Estate agency franchise Winkworth has reported uneven trading in recent months, citing political and economic uncertainty as factors weighing on market confidence, though the company expects revenues and pre-tax profits to remain in line with market expectations for the year.
In a trading update issued this morning, the London-based franchise network said that after a positive start to 2026, recent months have seen more variable performance as broader uncertainty has affected buyer and seller sentiment.
Sales and lettings performance
Sales in the first half of 2026 remained resilient, closely tracking the strong start achieved in 2025, according to the company. The lettings division held up well and has not been unduly impacted by the Renters’ Rights Act, which has prompted concerns across the sector about buyers delaying purchase decisions.

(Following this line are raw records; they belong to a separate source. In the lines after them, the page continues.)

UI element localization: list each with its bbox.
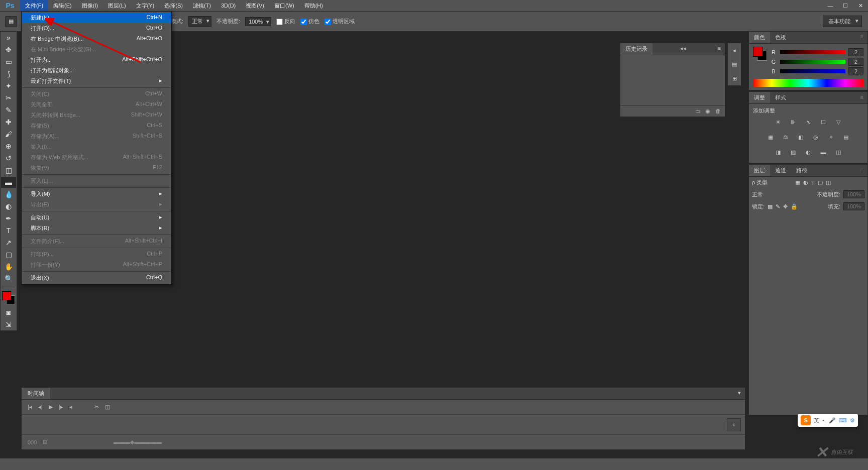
screen-mode-icon[interactable]: ⇲ [1, 319, 16, 330]
history-collapse-icon[interactable]: ◂◂ [676, 43, 690, 55]
layer-filter-select[interactable]: ρ 类型 [752, 179, 792, 186]
hue-sat-icon[interactable]: ▦ [766, 133, 776, 142]
dodge-tool[interactable]: ◐ [1, 201, 16, 212]
file-menu-item[interactable]: 导入(M) [22, 189, 171, 199]
menu-help[interactable]: 帮助(H) [299, 0, 328, 11]
workspace-switcher[interactable]: 基本功能 [823, 16, 862, 27]
filter-pixel-icon[interactable]: ▦ [795, 179, 800, 186]
layer-blend-select[interactable]: 正常 [752, 191, 814, 198]
file-menu-item[interactable]: 打开为智能对象... [22, 65, 171, 76]
ime-toolbar[interactable]: S 英 •, 🎤 ⌨ ⚙ [798, 414, 858, 427]
adjustments-tab[interactable]: 调整 [749, 92, 770, 103]
paths-tab[interactable]: 路径 [791, 165, 812, 176]
snapshot-icon[interactable]: ▭ [695, 108, 700, 114]
gradient-tool[interactable]: ▬ [1, 177, 16, 188]
add-media-button[interactable]: + [727, 418, 741, 431]
channel-mixer-icon[interactable]: ✧ [826, 133, 836, 142]
file-menu-item[interactable]: 脚本(R) [22, 223, 171, 233]
window-minimize[interactable]: — [823, 0, 838, 11]
type-tool[interactable]: T [1, 225, 16, 236]
move-tool[interactable]: ✥ [1, 44, 16, 55]
tool-preset[interactable]: ▦ [5, 16, 17, 27]
g-slider[interactable] [780, 60, 845, 64]
g-value[interactable]: 2 [848, 58, 863, 66]
dither-check[interactable]: 仿色 [300, 18, 319, 25]
filter-shape-icon[interactable]: ▢ [818, 179, 823, 186]
bw-icon[interactable]: ◧ [796, 133, 806, 142]
r-slider[interactable] [780, 50, 845, 54]
last-frame-icon[interactable]: ◂ [69, 404, 72, 410]
layers-tab[interactable]: 图层 [749, 165, 770, 176]
swatches-tab[interactable]: 色板 [770, 32, 791, 43]
character-icon[interactable]: ⊞ [728, 71, 741, 85]
menu-layer[interactable]: 图层(L) [103, 0, 131, 11]
layer-opacity-value[interactable]: 100% [843, 190, 864, 198]
hand-tool[interactable]: ✋ [1, 261, 16, 272]
transparency-check[interactable]: 透明区域 [324, 18, 355, 25]
filter-type-icon[interactable]: T [811, 180, 815, 186]
prev-frame-icon[interactable]: ◂| [38, 404, 43, 410]
levels-icon[interactable]: ⊪ [788, 118, 798, 127]
color-menu-icon[interactable]: ≡ [856, 32, 867, 43]
timeline-collapse-icon[interactable]: ▾ [734, 388, 745, 399]
blur-tool[interactable]: 💧 [1, 189, 16, 200]
filter-smart-icon[interactable]: ◫ [826, 179, 831, 186]
window-close[interactable]: ✕ [853, 0, 868, 11]
first-frame-icon[interactable]: |◂ [28, 404, 32, 410]
quick-mask-icon[interactable]: ◙ [1, 307, 16, 318]
ime-punct-icon[interactable]: •, [822, 417, 826, 423]
file-menu-item[interactable]: 最近打开文件(T) [22, 76, 171, 86]
invert-icon[interactable]: ◨ [773, 148, 783, 157]
layers-menu-icon[interactable]: ≡ [856, 165, 867, 176]
curves-icon[interactable]: ∿ [803, 118, 813, 127]
lasso-tool[interactable]: ⟆ [1, 68, 16, 79]
lock-position-icon[interactable]: ✥ [783, 203, 788, 210]
menu-type[interactable]: 文字(Y) [131, 0, 160, 11]
file-menu-item[interactable]: 在 Bridge 中浏览(B)...Alt+Ctrl+O [22, 34, 171, 44]
color-spectrum[interactable] [753, 79, 863, 87]
file-menu-item[interactable]: 打开(O)...Ctrl+O [22, 23, 171, 34]
exposure-icon[interactable]: ☐ [818, 118, 828, 127]
menu-filter[interactable]: 滤镜(T) [188, 0, 216, 11]
ime-lang[interactable]: 英 [814, 417, 819, 424]
marquee-tool[interactable]: ▭ [1, 56, 16, 67]
shape-tool[interactable]: ▢ [1, 249, 16, 260]
healing-brush-tool[interactable]: ✚ [1, 116, 16, 128]
menu-edit[interactable]: 编辑(E) [48, 0, 77, 11]
history-tab[interactable]: 历史记录 [620, 43, 653, 55]
scissors-icon[interactable]: ✂ [94, 404, 99, 410]
color-tab[interactable]: 颜色 [749, 32, 770, 43]
collapse-icon[interactable]: ◂ [728, 43, 741, 57]
menu-view[interactable]: 视图(V) [241, 0, 269, 11]
styles-tab[interactable]: 样式 [770, 92, 791, 103]
trash-icon[interactable]: 🗑 [715, 108, 721, 114]
ime-settings-icon[interactable]: ⚙ [850, 417, 855, 424]
ime-keyboard-icon[interactable]: ⌨ [839, 417, 847, 424]
filter-adj-icon[interactable]: ◐ [803, 179, 808, 186]
b-value[interactable]: 2 [848, 67, 863, 75]
posterize-icon[interactable]: ▨ [788, 148, 798, 157]
timeline-tab[interactable]: 时间轴 [22, 388, 50, 399]
brightness-icon[interactable]: ☀ [773, 118, 783, 127]
file-menu-item[interactable]: 退出(X)Ctrl+Q [22, 273, 171, 283]
blend-mode-select[interactable]: 正常 [188, 16, 211, 27]
photo-filter-icon[interactable]: ◎ [811, 133, 821, 142]
brush-tool[interactable]: 🖌 [1, 129, 16, 140]
transition-icon[interactable]: ◫ [105, 404, 110, 410]
gradient-map-icon[interactable]: ▬ [818, 148, 828, 157]
zoom-tool[interactable]: 🔍 [1, 273, 16, 284]
menu-file[interactable]: 文件(F) [20, 0, 48, 11]
file-menu-item[interactable]: 打开为...Alt+Shift+Ctrl+O [22, 55, 171, 65]
lock-pixels-icon[interactable]: ✎ [776, 203, 780, 210]
menu-image[interactable]: 图像(I) [77, 0, 103, 11]
magic-wand-tool[interactable]: ✦ [1, 80, 16, 91]
file-menu-item[interactable]: 自动(U) [22, 212, 171, 223]
crop-tool[interactable]: ✂ [1, 92, 16, 103]
next-frame-icon[interactable]: |▸ [59, 404, 63, 410]
camera-icon[interactable]: ◉ [705, 108, 710, 114]
reverse-check[interactable]: 反向 [276, 18, 295, 25]
adjustments-menu-icon[interactable]: ≡ [856, 92, 867, 103]
r-value[interactable]: 2 [848, 48, 863, 56]
properties-icon[interactable]: ▤ [728, 57, 741, 71]
menu-window[interactable]: 窗口(W) [269, 0, 299, 11]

During the first half of the year, Winkworth opened four new offices and closed one. The company said it continues to focus on bringing experienced operators into its network to improve performance across varying market conditions.
Financial outlook
Excluding the impact of the disposal of the company’s controlling interest in the Crystal Palace office, revenues are expected to be slightly ahead of the prior year on an underlying basis. Winkworth announced it will pay an interim dividend of 3.3p per ordinary share for the second quarter of 2026 to shareholders.
The company’s shares opened at 181p this morning. The update comes as the wider property sector faces regulatory changes, with landlords facing their first Making Tax Digital deadline and other firms such as Knight Frank creating board-level lettings roles to adapt to market shifts.
The franchise network operates across the UK, with offices primarily concentrated in London and the South East.